■ **Exercise aim**
In the data below, find the line with "struggling with overweight and obesity. Acc" and the line with "detailed and specific, but", then restate both and every line between them exactly, minus the pictures.

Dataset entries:
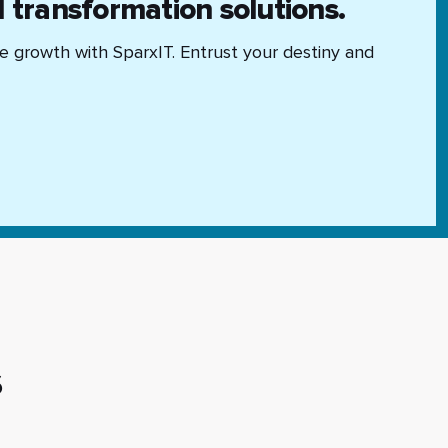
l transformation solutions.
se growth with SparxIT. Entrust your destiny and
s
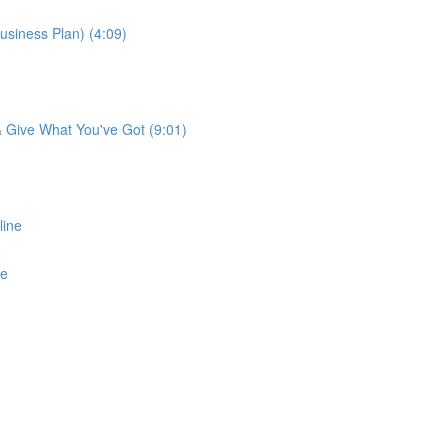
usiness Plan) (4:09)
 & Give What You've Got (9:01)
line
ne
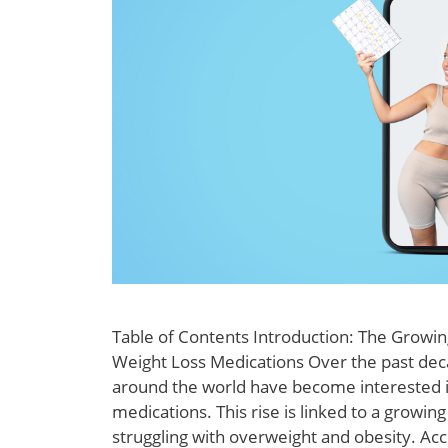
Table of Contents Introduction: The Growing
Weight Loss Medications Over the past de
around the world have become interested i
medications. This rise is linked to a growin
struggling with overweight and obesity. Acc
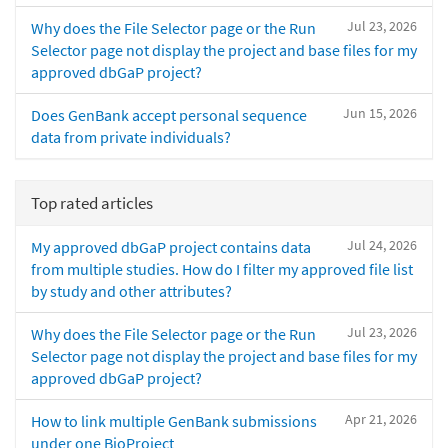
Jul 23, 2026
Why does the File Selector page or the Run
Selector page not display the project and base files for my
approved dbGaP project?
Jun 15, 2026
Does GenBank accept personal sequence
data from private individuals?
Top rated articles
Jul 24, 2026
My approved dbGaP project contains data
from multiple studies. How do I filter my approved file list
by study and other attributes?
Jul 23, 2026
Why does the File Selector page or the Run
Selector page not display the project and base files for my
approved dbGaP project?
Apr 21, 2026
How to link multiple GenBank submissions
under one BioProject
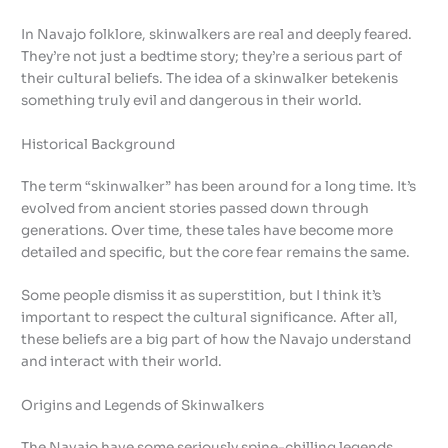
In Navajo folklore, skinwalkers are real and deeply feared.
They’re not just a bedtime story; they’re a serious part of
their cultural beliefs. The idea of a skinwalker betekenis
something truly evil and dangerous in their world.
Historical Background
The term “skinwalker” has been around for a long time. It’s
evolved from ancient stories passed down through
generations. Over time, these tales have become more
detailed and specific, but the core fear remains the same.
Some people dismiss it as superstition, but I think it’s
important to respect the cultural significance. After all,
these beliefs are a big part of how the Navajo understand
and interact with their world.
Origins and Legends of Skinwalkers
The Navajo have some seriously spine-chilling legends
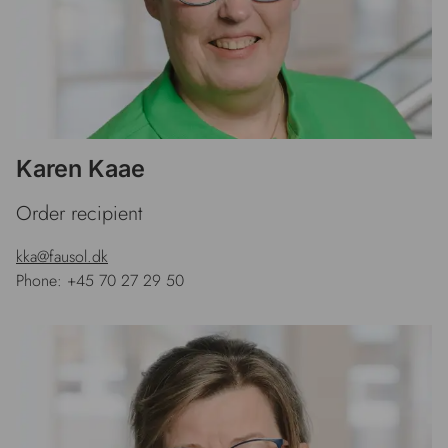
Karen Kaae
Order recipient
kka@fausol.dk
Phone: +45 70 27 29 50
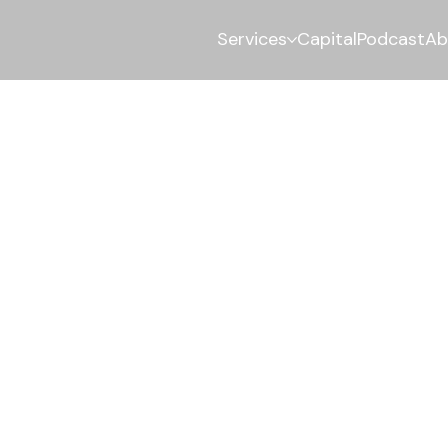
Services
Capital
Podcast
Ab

==

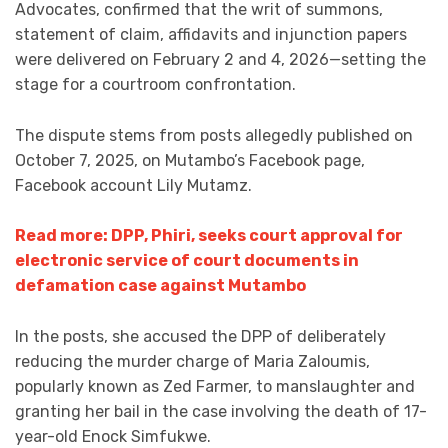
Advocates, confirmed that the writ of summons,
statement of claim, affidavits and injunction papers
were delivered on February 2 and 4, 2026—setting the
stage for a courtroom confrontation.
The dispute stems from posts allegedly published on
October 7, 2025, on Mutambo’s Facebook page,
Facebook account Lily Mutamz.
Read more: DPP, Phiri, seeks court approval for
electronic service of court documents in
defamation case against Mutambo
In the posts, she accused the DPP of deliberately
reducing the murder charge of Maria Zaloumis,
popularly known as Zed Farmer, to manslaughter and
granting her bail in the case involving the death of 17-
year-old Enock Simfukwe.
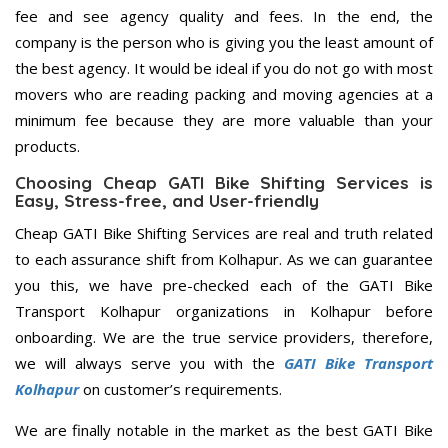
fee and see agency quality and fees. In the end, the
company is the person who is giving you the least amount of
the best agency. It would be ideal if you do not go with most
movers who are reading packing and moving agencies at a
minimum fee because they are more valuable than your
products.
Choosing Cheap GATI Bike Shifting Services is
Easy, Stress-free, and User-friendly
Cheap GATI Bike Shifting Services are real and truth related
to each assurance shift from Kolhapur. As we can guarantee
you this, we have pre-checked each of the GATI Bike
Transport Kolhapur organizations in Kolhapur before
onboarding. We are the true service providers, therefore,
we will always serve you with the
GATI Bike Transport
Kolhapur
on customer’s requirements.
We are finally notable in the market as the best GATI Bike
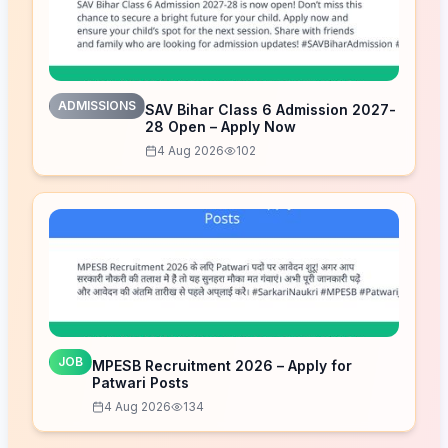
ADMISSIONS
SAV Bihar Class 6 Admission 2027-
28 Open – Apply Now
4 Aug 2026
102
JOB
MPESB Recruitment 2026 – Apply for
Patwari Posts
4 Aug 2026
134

■ **Your response**
struggling with overweight and obesity. Acc
Jul 23, 2026
Why does the File Selector page or the Run
Selector page not display the project and base files for my
approved dbGaP project?
Jun 15, 2026
Does GenBank accept personal sequence
data from private individuals?
Top rated articles
Jul 24, 2026
My approved dbGaP project contains data
from multiple studies. How do I filter my approved file list
by study and other attributes?
Jul 23, 2026
Why does the File Selector page or the Run
Selector page not display the project and base files for my
approved dbGaP project?
Apr 21, 2026
How to link multiple GenBank submissions
under one BioProject
In Navajo folklore, skinwalkers are real and deeply feared.
They’re not just a bedtime story; they’re a serious part of
their cultural beliefs. The idea of a skinwalker betekenis
something truly evil and dangerous in their world.
Historical Background
The term “skinwalker” has been around for a long time. It’s
evolved from ancient stories passed down through
generations. Over time, these tales have become more
detailed and specific, but the core fear remains the same.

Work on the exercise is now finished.